JuKKR-kloop master version analysis

Environment

All measurements have been performed on one node of the CLAIX-2018 cluster of RWTH Aachen University. A single node is a two-socket system featuring Intel Skylake Platinum 8160 CPUs each. One CPU has 24 cores running with a base frequency of 2.1 Ghz. SubNUMAClustering is enabled which means that there are 4 NUMA domains each with 12 cores in total. The OpenMP threads were pinned to CPU cores of one NUMA domain in a close fashion using the following environment variables:

export OMP_PLACES=cores
export OMP_PROC_BIND=close

Scalability

The original implementation of the k-points integration loop shows very poor strong scalability with an increasing number of OpenMP threads as shown in the figure below:

JuKKR-kloop-master-scalability

Already when using 2 OpenMP threads only a parallel efficiency of 53% is achieved. Even worse when the NUMA domain is completely filled with threads the parallel efficiency is only 9%.

Efficiencies

We collected additive hybrid POP efficiency metrics which are shown in the table below:

JuKKR-kloop-master-pop-metrics

First the Global Efficiency matches with the parallel efficiency from the strong scaling measurements. Furthermore, the POP metrics provide hints on reasons for this poor scalability behavior of the original k-points integration implementation.
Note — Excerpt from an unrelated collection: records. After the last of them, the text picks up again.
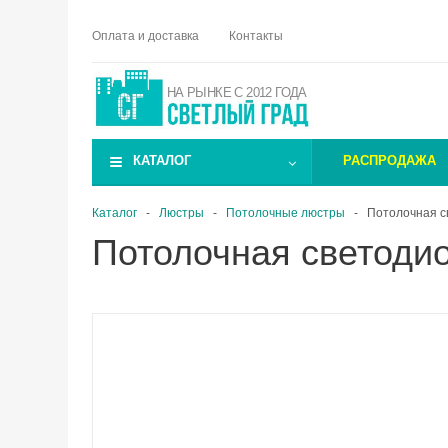
Оплата и доставка
Контакты
НА РЫНКЕ С 2012 ГОДА
КАТАЛОГ
РАСПРОДАЖА
Каталог
-
Люстры
-
Потолочные люстры
-
Потолочная св
Потолочная светодиод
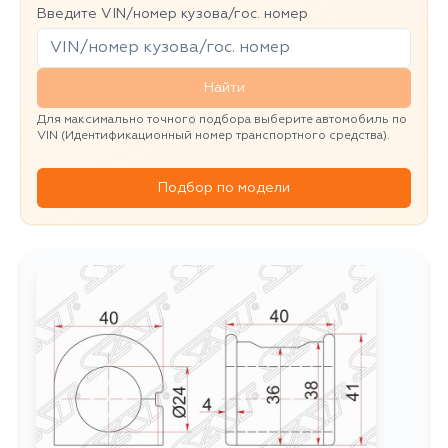
Введите VIN/номер кузова/гос. номер
Найти
Для максимально точного подбора выберите автомобиль по
VIN (Идентификационный номер транспортного средства).
Подбор по модели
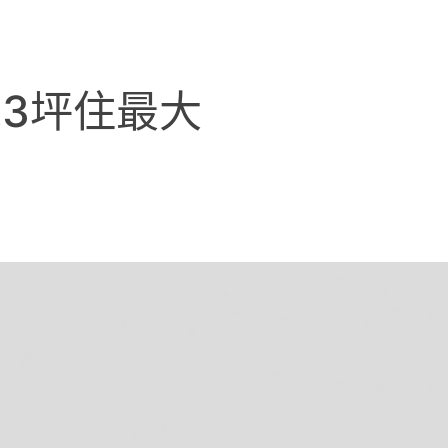
.3坪住最大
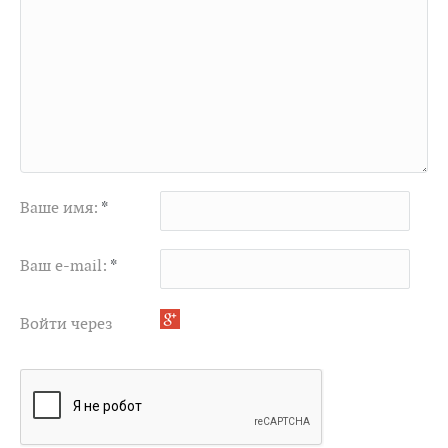
Ваше имя:
*
Ваш e-mail:
*
Войти через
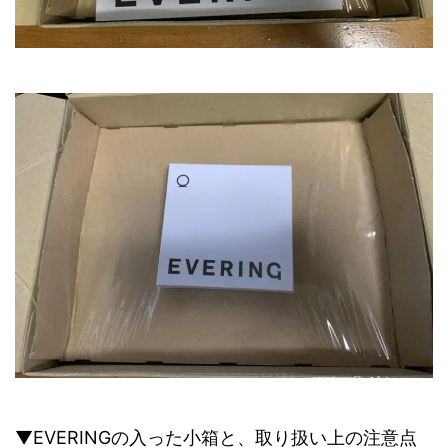
▼EVERINGの入った小箱と、取り扱い上の注意点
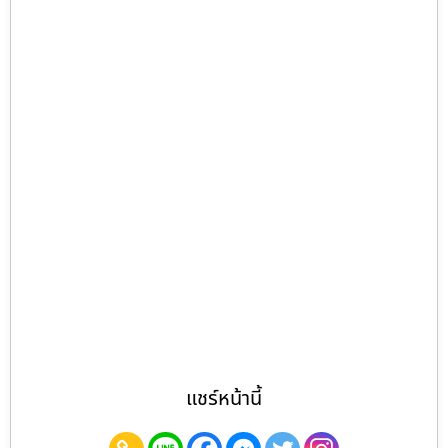
แชร์หน้านี้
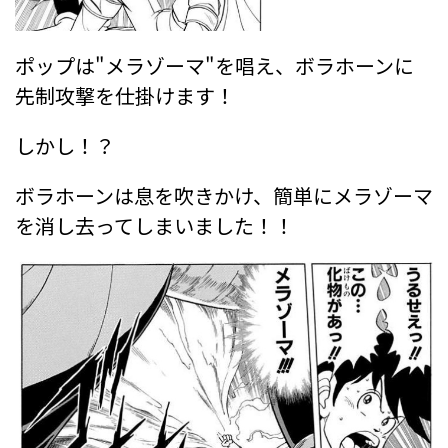
ポップは"メラゾーマ"を唱え、ボラホーンに
先制攻撃を仕掛けます！
しかし！？
ボラホーンは息を吹きかけ、簡単にメラゾーマ
を消し去ってしまいました！！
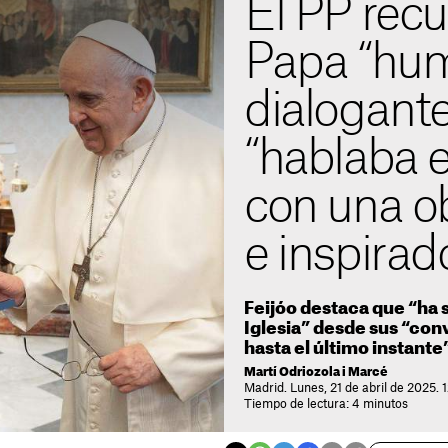
El PP recu
Papa “hum
dialogant
“hablaba e
con una ob
e inspirad
Feijóo destaca que “ha s
Iglesia” desde sus “co
hasta el último instante
Martí Odriozola i Marcé
Madrid. Lunes, 21 de abril de 2025. 
Tiempo de lectura: 4 minutos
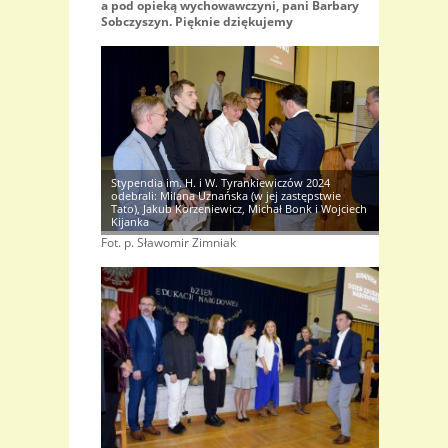
a pod opieką wychowawczyni, pani Barbary
Sobczyszyn. Pięknie dziękujemy
Stypendia im. H. i W. Tyrankiewiczów 2024
odebrali: Milana Uznańska (w jej zastępstwie
Tato), Jakub Korzeniewicz, Michał Bonk i Wojciech
Kijanka
Fot. p. Sławomir Zimniak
Most striking is the huge drop in the Serial Region Efficiency down to only 29% when using 12 OpenMP threads. This shows that a significant part of the code is executed in serial which according to Amdahl’s law limits the scalability. In fact the whole matrix setup for each k-point is done only by the master thread. Only inside the \(\texttt{zgetrf}\) call into the Intel MKL multiple OpenMP threads are forked to collaborate on the LU decomposition of matrix \(M_k\).

Moreover, by looking at the Computational Scaling one can recognize that the IPC Scaling and the Frequency Scaling are both not optimal. The decrease in the Frequency Scaling can be explained by the Intel Turbo Boost technology. If only a single thread is running at all the CPU can easily run with a Turbo Boost frequency of more than 3.0 GHz. However, the more threads are running concurrently on different cores of the CPU the less each individual core can make use of the Turbo Boost feature due to internal power and thermal constraints the CPU needs to meet.

Finally, the decreasing IPC Scaling can probably be explained by False-Sharing effects inside the NUMA domain. Recall that for each k-point the matrix \(M_k\) is setup in serial by the master thread. Also each matrix has a size of \(32 \times 32\) complex number data elements. This means a single matrix requires only around 16 kB of memory which easily fits into the L1-cache of current systems. In our case the L1-cache has a capacity of 32 kB. So most likely the matrix will reside in the L1-cache after being setup. If now multiple threads access the matrix when collaboratively computing an LU decomposition data elements on the same cache line are probably accessed by different threads running on different CPU cores which causes False-Sharing. This results in additional data transfers between the CPU caches. So each CPU has to perform additional cycles to wait on these data transfers which decreases the IPC the more threads are involved.